Protective actions of L-carnitine and acetyl-L-carnitine on the neurotoxicity evoked by mitochondrial uncoupling or inhibitors.

The mechanism for the pathological increase in cell death in various disease states e.g. HIV immunodefficiency or even ageing or Alzheimer's disease, occurs by complex and as yet undefined mechanism(s) related to immunological, virological or biochemical disturbances (i.e. energy depletion, oxidative stress, increased protein degradation). We have studied mitochondrial uncoupling or inhibitor toxicity on neurones at the cellular level and at the mitochondrial level using rhodamine (Rh123) and 10-nonylacridine orange (NAO) fluorescence with confocal microscopy.
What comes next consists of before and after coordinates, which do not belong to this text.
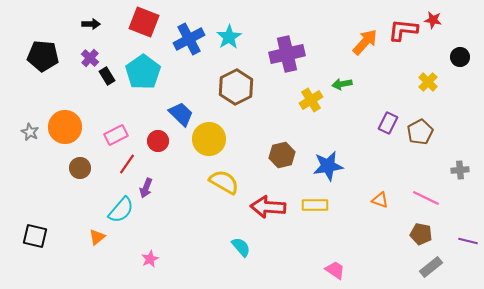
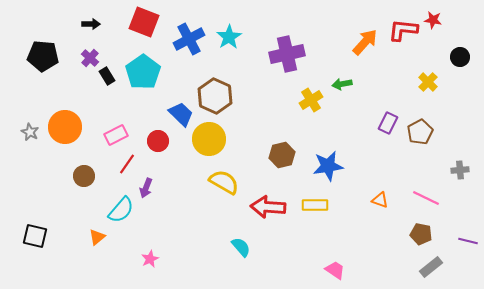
brown hexagon at (236, 87): moved 21 px left, 9 px down; rotated 8 degrees counterclockwise
brown circle at (80, 168): moved 4 px right, 8 px down
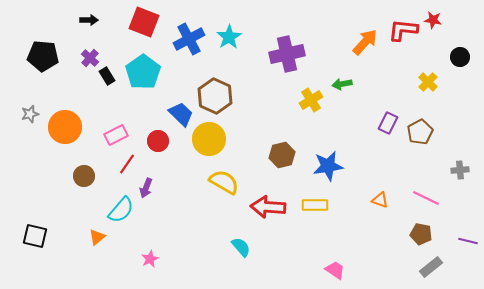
black arrow at (91, 24): moved 2 px left, 4 px up
gray star at (30, 132): moved 18 px up; rotated 30 degrees clockwise
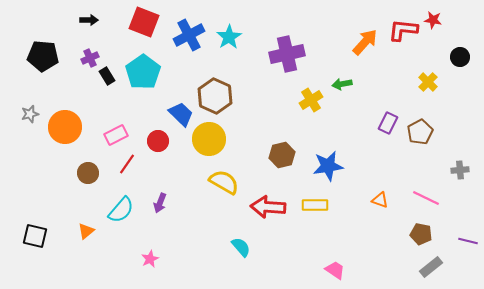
blue cross at (189, 39): moved 4 px up
purple cross at (90, 58): rotated 24 degrees clockwise
brown circle at (84, 176): moved 4 px right, 3 px up
purple arrow at (146, 188): moved 14 px right, 15 px down
orange triangle at (97, 237): moved 11 px left, 6 px up
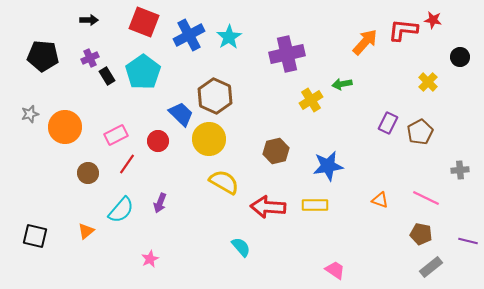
brown hexagon at (282, 155): moved 6 px left, 4 px up
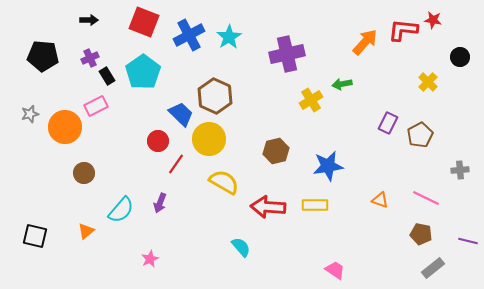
brown pentagon at (420, 132): moved 3 px down
pink rectangle at (116, 135): moved 20 px left, 29 px up
red line at (127, 164): moved 49 px right
brown circle at (88, 173): moved 4 px left
gray rectangle at (431, 267): moved 2 px right, 1 px down
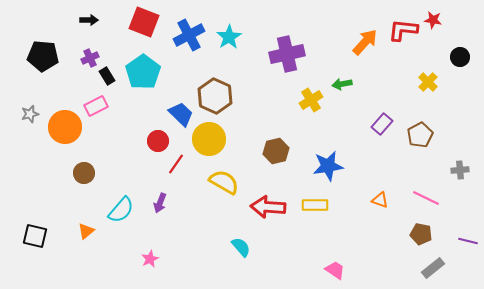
purple rectangle at (388, 123): moved 6 px left, 1 px down; rotated 15 degrees clockwise
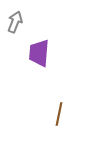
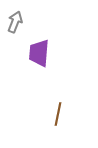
brown line: moved 1 px left
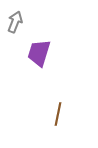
purple trapezoid: rotated 12 degrees clockwise
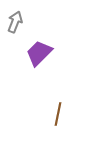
purple trapezoid: rotated 28 degrees clockwise
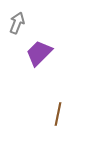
gray arrow: moved 2 px right, 1 px down
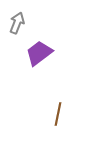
purple trapezoid: rotated 8 degrees clockwise
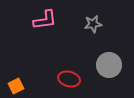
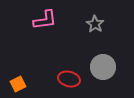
gray star: moved 2 px right; rotated 30 degrees counterclockwise
gray circle: moved 6 px left, 2 px down
orange square: moved 2 px right, 2 px up
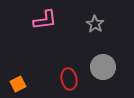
red ellipse: rotated 65 degrees clockwise
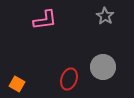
gray star: moved 10 px right, 8 px up
red ellipse: rotated 30 degrees clockwise
orange square: moved 1 px left; rotated 35 degrees counterclockwise
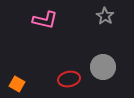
pink L-shape: rotated 20 degrees clockwise
red ellipse: rotated 60 degrees clockwise
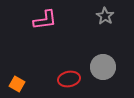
pink L-shape: rotated 20 degrees counterclockwise
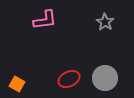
gray star: moved 6 px down
gray circle: moved 2 px right, 11 px down
red ellipse: rotated 15 degrees counterclockwise
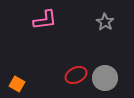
red ellipse: moved 7 px right, 4 px up
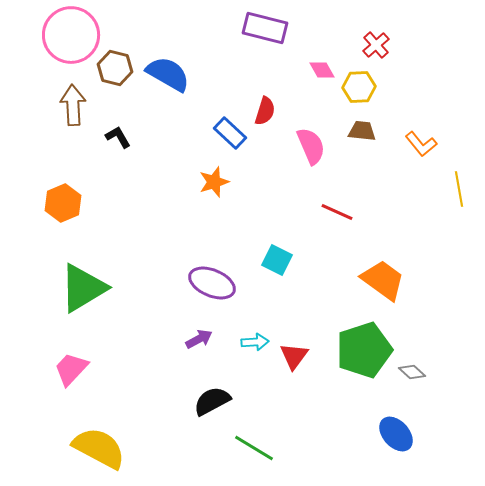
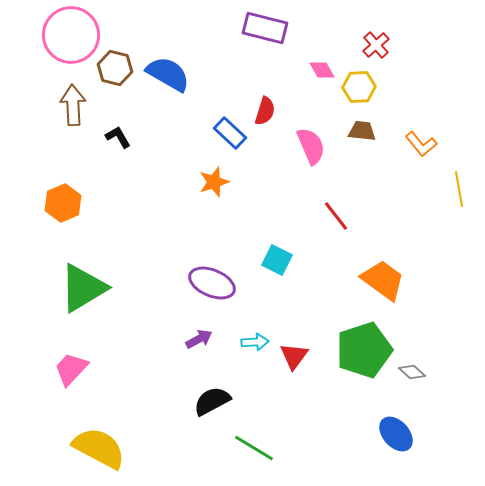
red line: moved 1 px left, 4 px down; rotated 28 degrees clockwise
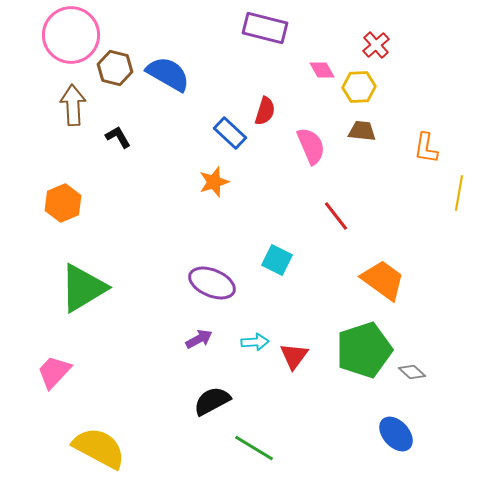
orange L-shape: moved 5 px right, 4 px down; rotated 48 degrees clockwise
yellow line: moved 4 px down; rotated 20 degrees clockwise
pink trapezoid: moved 17 px left, 3 px down
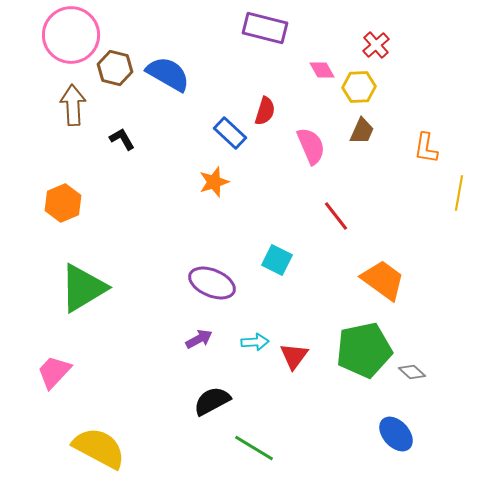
brown trapezoid: rotated 108 degrees clockwise
black L-shape: moved 4 px right, 2 px down
green pentagon: rotated 6 degrees clockwise
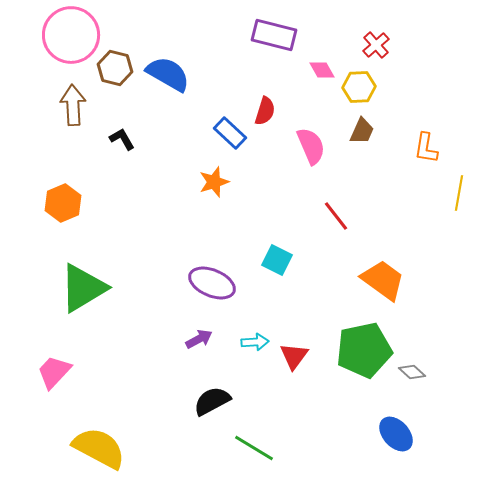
purple rectangle: moved 9 px right, 7 px down
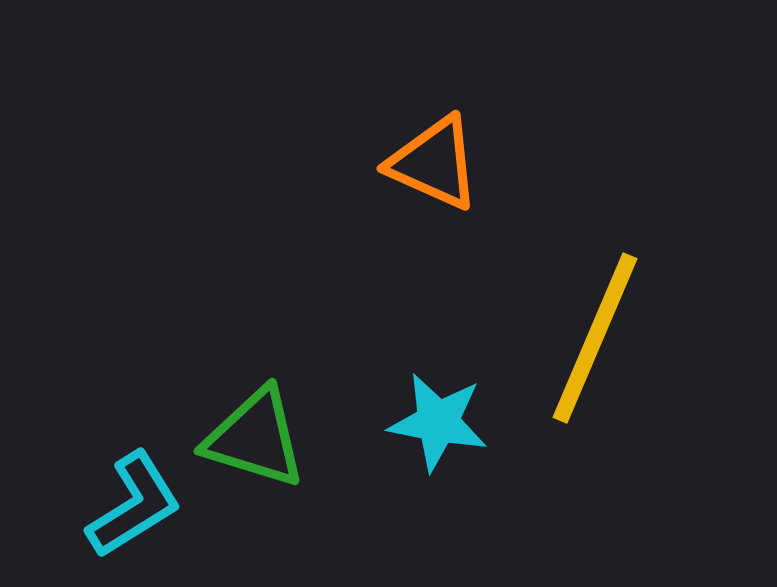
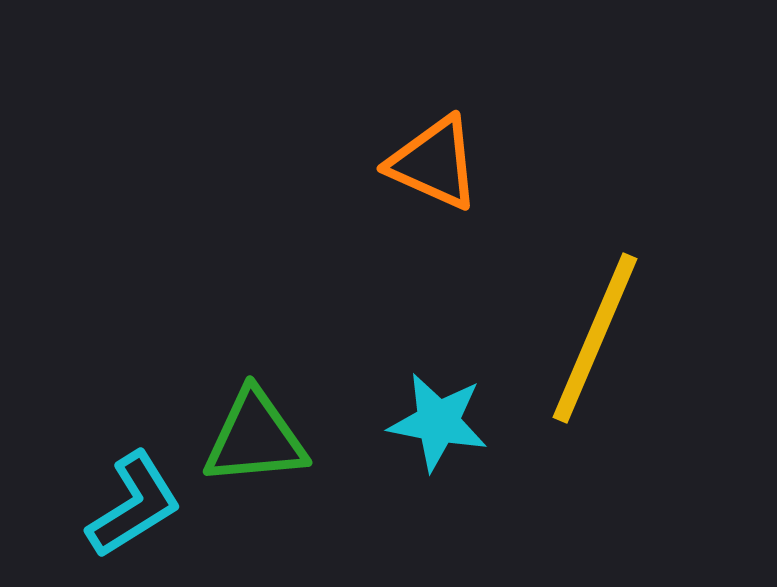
green triangle: rotated 22 degrees counterclockwise
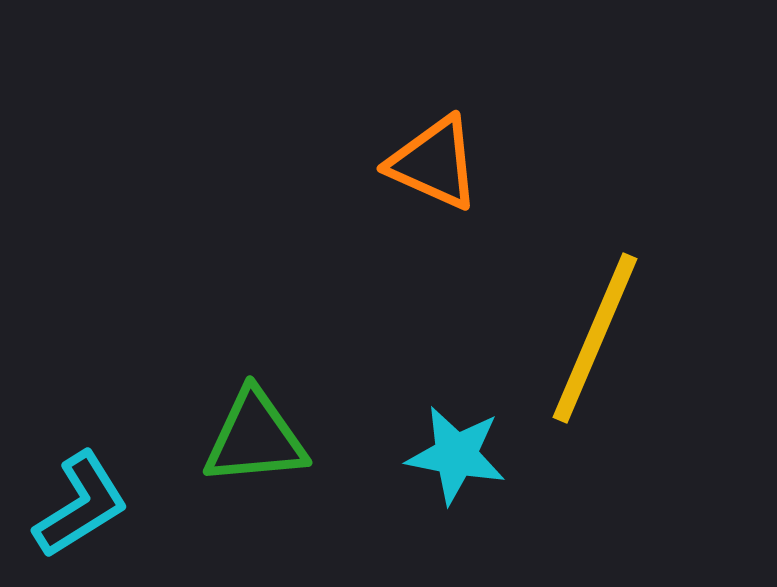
cyan star: moved 18 px right, 33 px down
cyan L-shape: moved 53 px left
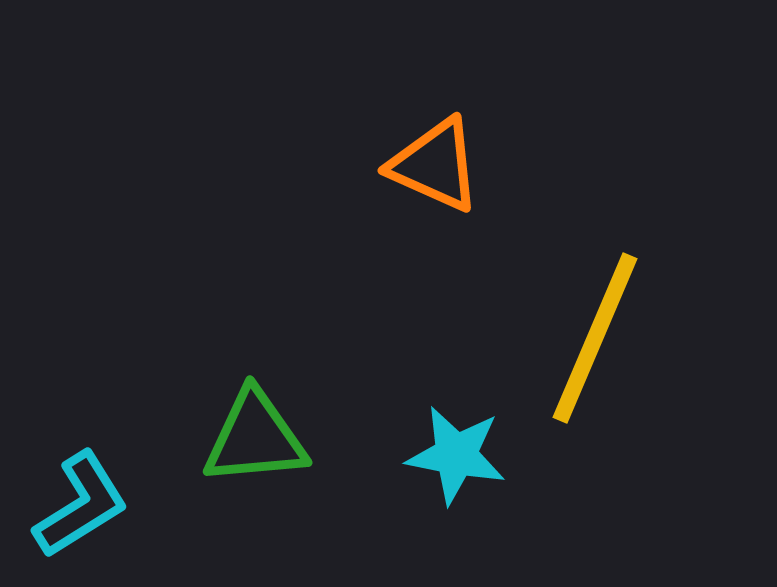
orange triangle: moved 1 px right, 2 px down
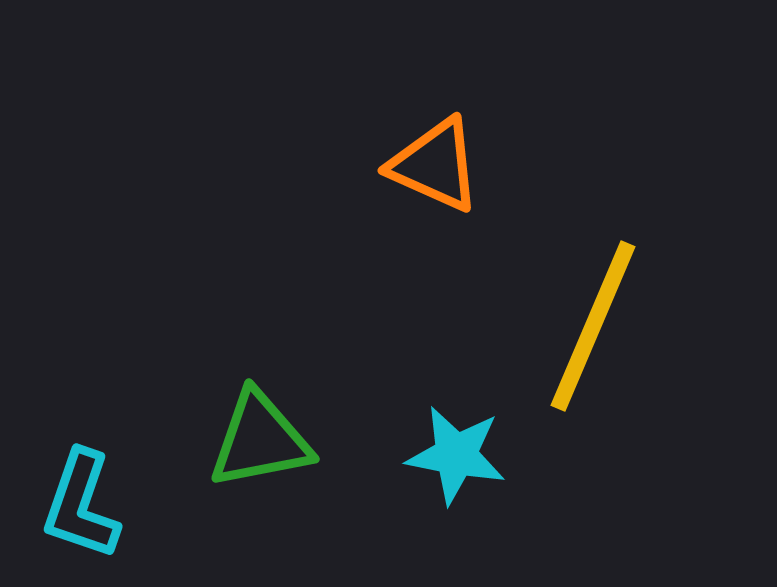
yellow line: moved 2 px left, 12 px up
green triangle: moved 5 px right, 2 px down; rotated 6 degrees counterclockwise
cyan L-shape: rotated 141 degrees clockwise
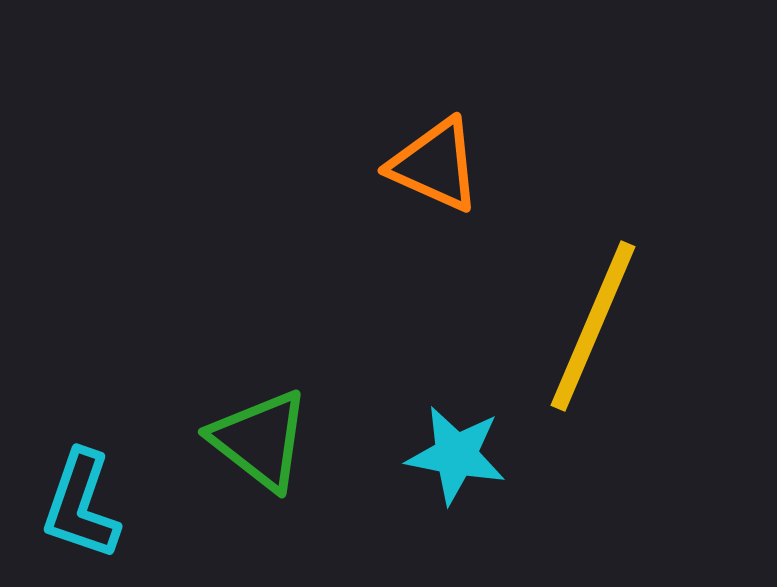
green triangle: rotated 49 degrees clockwise
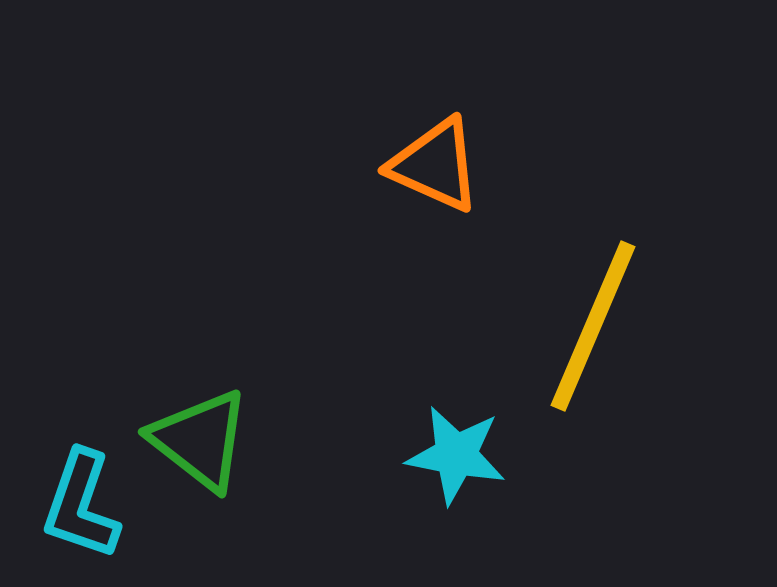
green triangle: moved 60 px left
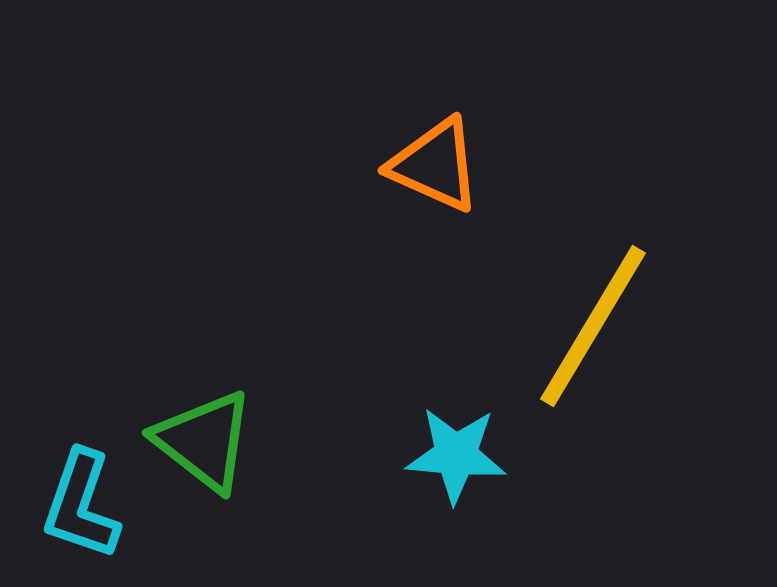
yellow line: rotated 8 degrees clockwise
green triangle: moved 4 px right, 1 px down
cyan star: rotated 6 degrees counterclockwise
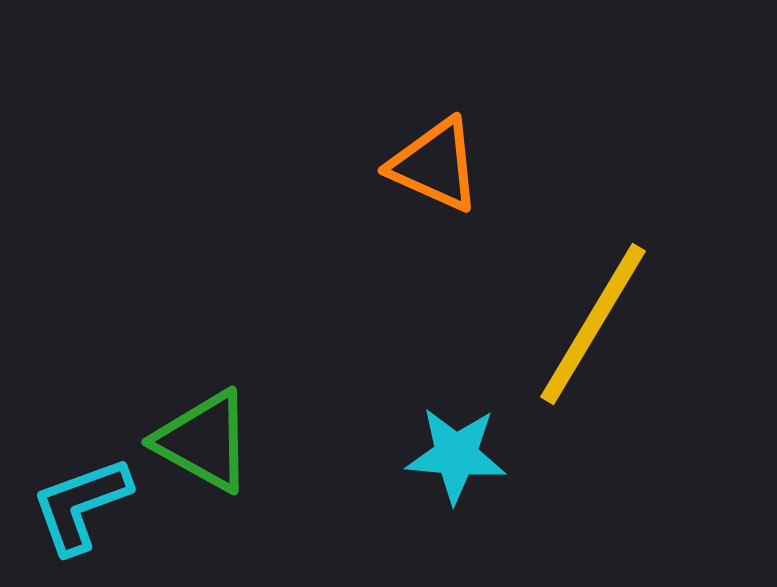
yellow line: moved 2 px up
green triangle: rotated 9 degrees counterclockwise
cyan L-shape: rotated 51 degrees clockwise
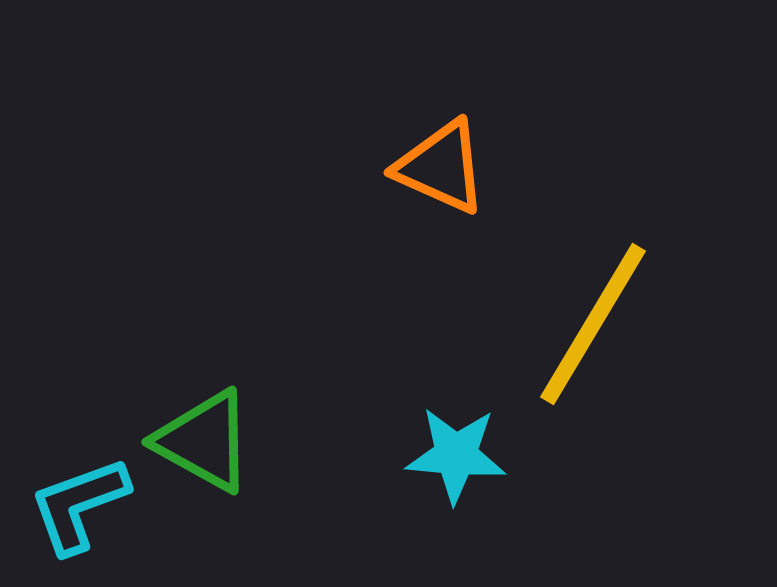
orange triangle: moved 6 px right, 2 px down
cyan L-shape: moved 2 px left
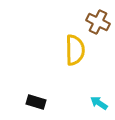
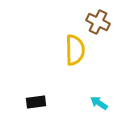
black rectangle: rotated 24 degrees counterclockwise
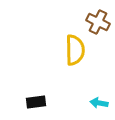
cyan arrow: rotated 24 degrees counterclockwise
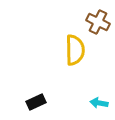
black rectangle: rotated 18 degrees counterclockwise
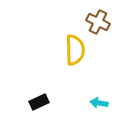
black rectangle: moved 3 px right
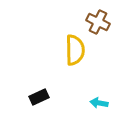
black rectangle: moved 5 px up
Blockade of the mitochondrial chain complexes at various points was studied. The possible protective effects of the compound L-carnitine, which plays a central role in mitochondrial function, was tested in this form of neurotoxicity. It appears that L-carnitine and its acetylated form, acetyl-L-carnitine, can attenuate the cell damage, as assessed by lactate dehydrogenase (LDH) release, evoked by the uncoupler, p-(trifluoromethoxy)phenylhdyrazone (FCCP), or by the inhibitors, 3-nitropropionic acid (3-NPA) or rotenone. Further, the FCCP-induced inhibition of Rh123 uptake was antagonized by the preincubation of cells with L-carnitine. Since such neurotoxic mechanisms may be operating in the various pathological forms of myotoxicity and neurotoxicity, these observations suggest potential for a therapeutic approach.